Young Alumni Excellence Award for Outstanding Academic Achievement
“The main thing I got from IITGN is lifelong friendships. I think everything else is secondary. It’s the friendships that we made that matter the most [to me].” Dr. Yogesh Goyal forged some of his closest friendships during his time at IITGN. He fondly recounts, “In our first year, we didn’t study that much. Before the exam, we would often split the syllabus between us and explain it to each other. It didn’t work perfectly every time [smiles], but, importantly, it brought us close together.”
Yogesh graduated from IIT Gandhinagar with B.Tech. (Honors) in Chemical Engineering in 2012. He was awarded the Gold Medal for Outstanding Overall Academic Performance & Outstanding Research Award.
He describes how he came to enroll in IITGN, “My JEE rank was 3,908, and I was the last general category rank to be accepted. If my rank were any worse, I wouldn’t have gotten in.” But he believes that this experience had a profound effect on his life.
“If I were in an established institute, knowing and working closely with professors would have been virtually impossible. I fell in love with chemical engineering because of the IITGN faculty’s encouragement and the personalized mentorship.”
At the end of his first year, [late] Prof S L Narayanamurthy motivated me and helped facilitate a Summer Research Fellowship at IIT Bombay. This experience sparked his interest in the field. “I could change my branch easily as my GPA was excellent. But this research experience made me stay in chemical engineering. In hindsight, that was a pivotal decision.”

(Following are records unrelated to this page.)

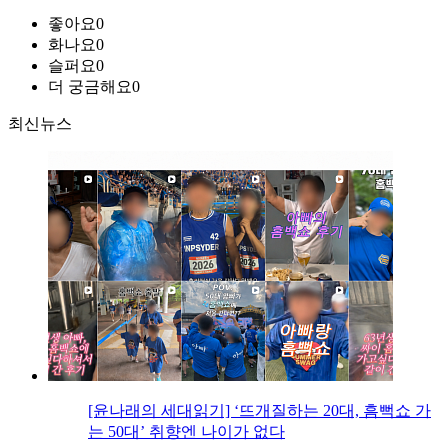
좋아요
0
화나요
0
슬퍼요
0
더 궁금해요
0
최신뉴스
[윤나래의 세대읽기] ‘뜨개질하는 20대, 흠뻑쇼 가
는 50대’ 취향엔 나이가 없다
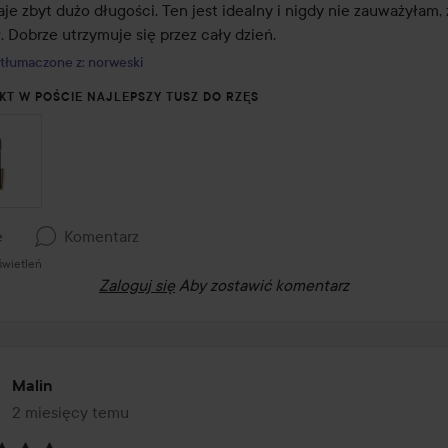
je zbyt dużo długości. Ten jest idealny i nigdy nie zauważyłam, ż
. Dobrze utrzymuje się przez cały dzień.
tłumaczone z: norweski
KT W POŚCIE NAJLEPSZY TUSZ DO RZĘS
e
Komentarz
świetleń
Zaloguj się
Aby zostawić komentarz
Malin
2 miesięcy temu
Post został utworzony 2 miesięcy temu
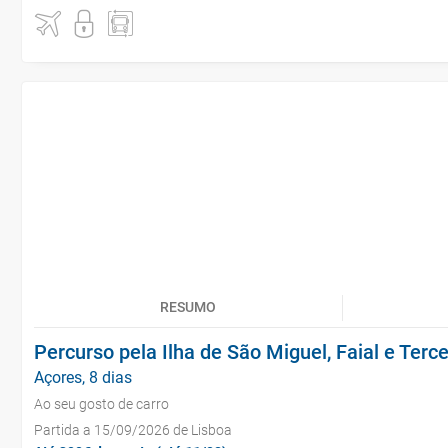
RESUMO
Percurso pela Ilha de São Miguel, Faial e Terce
Açores, 8 dias
Ao seu gosto de carro
Partida a 15/09/2026 de Lisboa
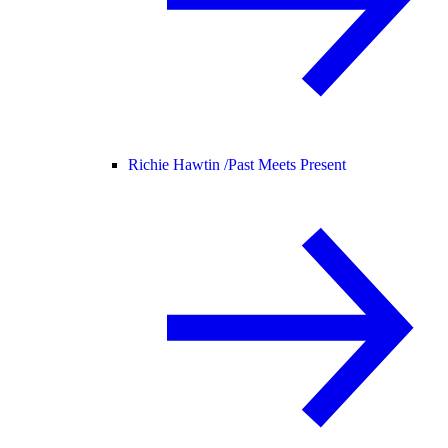
Richie Hawtin /
Past Meets Present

The following summer, he chose to immerse himself in research rather than go home, this time as a Summer Research Fellow at Washington University. It was a phenomenal experience as he experimented and published papers on predicting the yield of baker’s yeast, nanoparticles responsible for the inactivation of bacterium, and more. “I learned that I enjoyed research an order of magnitude more than managing people in a non-scientific context. This was a big turning point.” He spent the next two years focusing on research. The only other passion he indulged in was basketball. He captained the institute’s basketball team in local and national tournaments. He also captained the Chemical Engineering basketball team and won three inter-department championships. With Prof Jaison as the sports contingent leader, Yogesh’s team lost a match against IIT Kanpur during their first Inter-IIT. However, Yogesh recalls that event as a major historical moment for IIT Gandhinagar basketball which went on to achieve great things in subsequent tournaments. Another incident from his college days that still cracks him up is a prank involving a stern hostel caretaker, where a student had parked the caretaker’s bike on the hostel roof.

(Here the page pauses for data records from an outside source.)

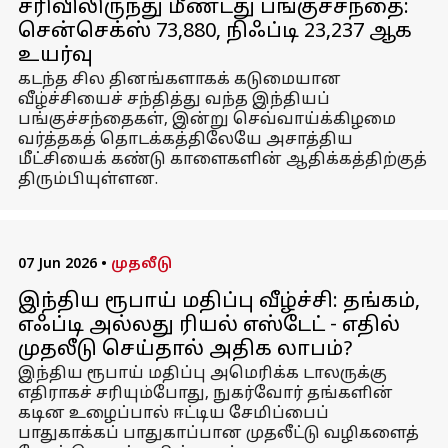
சரிவிலிருந்து மீண்டது பங்குச்சந்தை:
சென்செக்ஸ் 73,880, நிஃப்டி 23,237 ஆக
உயர்வு
கடந்த சில தினங்களாகக் கடுமையான
வீழ்ச்சியைச் சந்தித்து வந்த இந்தியப்
பங்குச்சந்தைகள், இன்று செவ்வாய்க்கிழமை
வர்த்தகத் தொடக்கத்திலேயே அசாத்திய
மீட்சியைக் கண்டு காளைகளின் ஆதிக்கத்திற்குத்
திரும்பியுள்ளன.
07 Jun 2026
•
முதலீடு
இந்திய ரூபாய் மதிப்பு வீழ்ச்சி: தங்கம்,
எஃப்டி அல்லது ரியல் எஸ்டேட் - எதில்
முதலீடு செய்தால் அதிக லாபம்?
இந்திய ரூபாய் மதிப்பு அமெரிக்க டாலருக்கு
எதிராகச் சரியும்போது, நுகர்வோர் தங்களின்
கடின உழைப்பால் ஈட்டிய சேமிப்பைப்
பாதுகாக்கப் பாதுகாப்பான முதலீட்டு வழிகளைத்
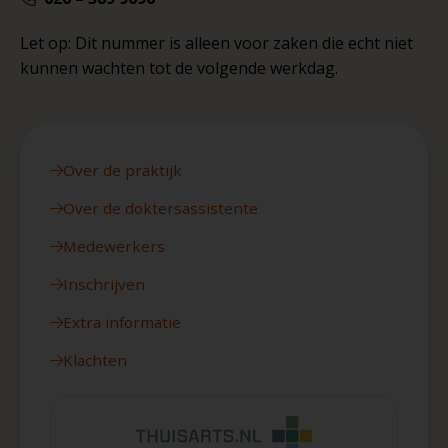
Let op: Dit nummer is alleen voor zaken die echt niet
kunnen wachten tot de volgende werkdag.
Over de praktijk
Over de doktersassistente
Medewerkers
Inschrijven
Extra informatie
Klachten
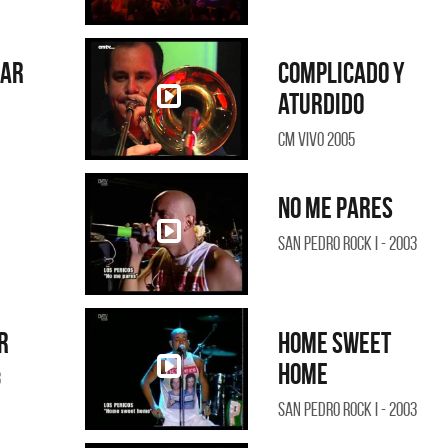
ñar
Complicado y
aturdido
CM Vivo 2005
No me pares
San Pedro Rock I - 2003
r
Home sweet
home
3
San Pedro Rock I - 2003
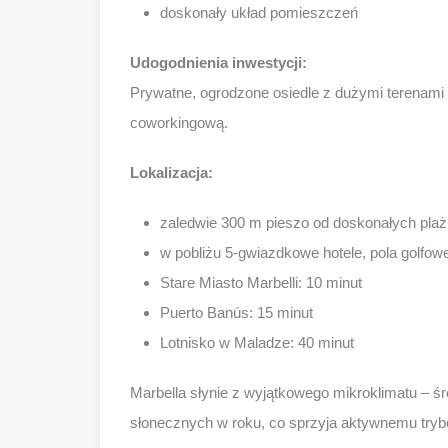
doskonały układ pomieszczeń
Udogodnienia inwestycji:
Prywatne, ogrodzone osiedle z dużymi terenami 
coworkingową.
Lokalizacja:
zaledwie 300 m pieszo od doskonałych plaż
w pobliżu 5-gwiazdkowe hotele, pola golfowe
Stare Miasto Marbelli: 10 minut
Puerto Banús: 15 minut
Lotnisko w Maladze: 40 minut
Marbella słynie z wyjątkowego mikroklimatu – ś
słonecznych w roku, co sprzyja aktywnemu tryb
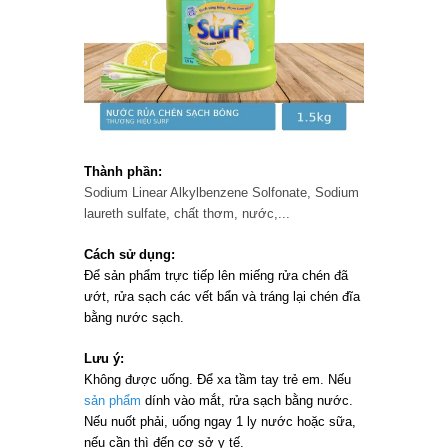
Thành phần:
Sodium Linear Alkylbenzene Solfonate, Sodium
laureth sulfate, chất thơm, nước,...
Cách sử dụng:
Để sản phẩm trực tiếp lên miếng rửa chén đã
ướt, rửa sạch các vết bẩn và tráng lại chén đĩa
bằng nước sạch.
Lưu ý:
Không được uống. Để xa tầm tay trẻ em. Nếu
sản phẩm
dính vào mắt, rửa sạch bằng nước.
Nếu nuốt phải, uống ngay 1 ly nước hoặc sữa,
nếu cần thì đến cơ sở y tế.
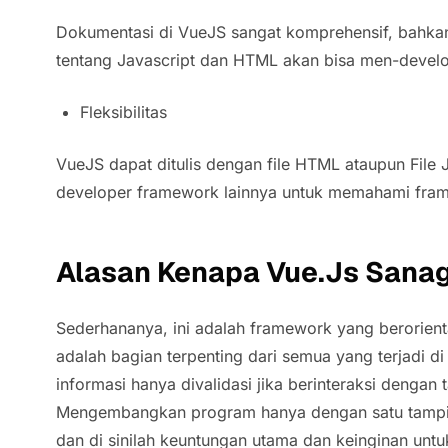
Dokumentasi di VueJS sangat komprehensif, bahkan
tentang Javascript dan HTML akan bisa men-develo
Fleksibilitas
VueJS dapat ditulis dengan file HTML ataupun Fil
developer framework lainnya untuk memahami fra
Alasan Kenapa Vue.Js Sanag
Sederhananya, ini adalah
framework
yang berorient
adalah bagian terpenting dari semua yang terjadi d
informasi hanya divalidasi jika berinteraksi dengan
Mengembangkan program hanya dengan satu tampil
dan di sinilah keuntungan utama dan keinginan un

Yogesh believed that what IITGN lacked in infrastructure, it made up for by providing emotional and mental support. “Prof Sudhir Jain largely treated us as adults. A lot of policies introduced were bold and allowed us to make decisions. It gave us a lot of confidence.” This self-assurance helped him in applying to Princeton University, where he got selected for pursuing a Ph.D. in Chemical and Biological Engineering in 2012.

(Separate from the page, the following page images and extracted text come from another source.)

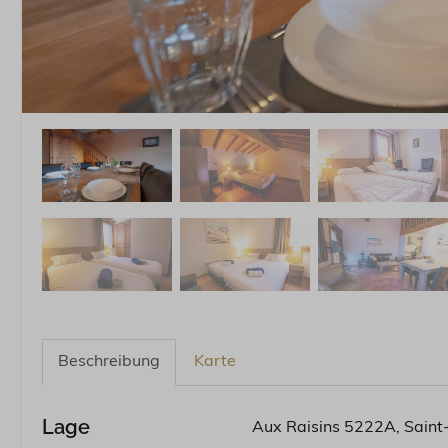
Beschreibung
Karte
Lage
Aux Raisins 5222A, Saint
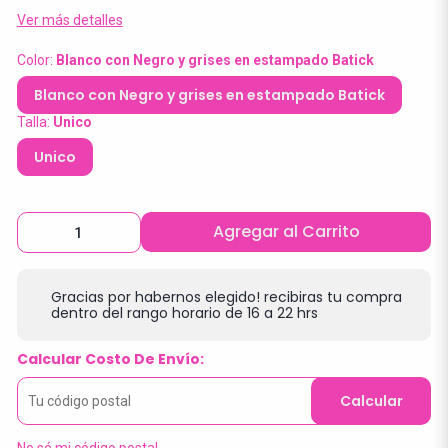
Ver más detalles
Color:
Blanco con Negro y grises en estampado Batick
Blanco con Negro y grises en estampado Batick
Talla:
Unico
Unico
Agregar al Carrito
Gracias por habernos elegido! recibiras tu compra
dentro del rango horario de 16 a 22 hrs
Calcular Costo De Envío:
Calcular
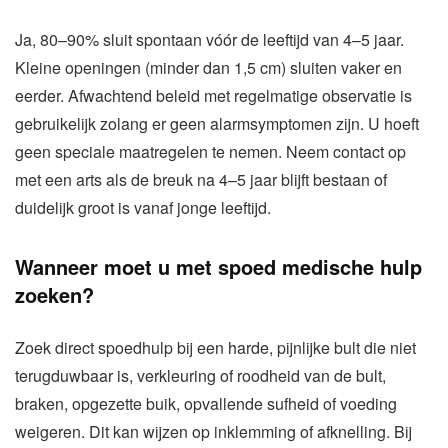
Ja, 80–90% sluit spontaan vóór de leeftijd van 4–5 jaar.
Kleine openingen (minder dan 1,5 cm) sluiten vaker en
eerder. Afwachtend beleid met regelmatige observatie is
gebruikelijk zolang er geen alarmsymptomen zijn. U hoeft
geen speciale maatregelen te nemen. Neem contact op
met een arts als de breuk na 4–5 jaar blijft bestaan of
duidelijk groot is vanaf jonge leeftijd.
Wanneer moet u met spoed medische hulp
zoeken?
Zoek direct spoedhulp bij een harde, pijnlijke bult die niet
terugduwbaar is, verkleuring of roodheid van de bult,
braken, opgezette buik, opvallende sufheid of voeding
weigeren. Dit kan wijzen op inklemming of afknelling. Bij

“My experience at IITGN also taught me to fearlessly embrace uncertainties.” This ability to adapt helped him start his research group at Northwestern University, US. As an assistant professor, his lab is dedicated to studying single-cell biology of development and disease. Recently, he created a framework called FateMap, which combines single-cell RNA sequencing and DNA barcoding to reveal the fates of millions of cells subjected to anti-cancer therapy.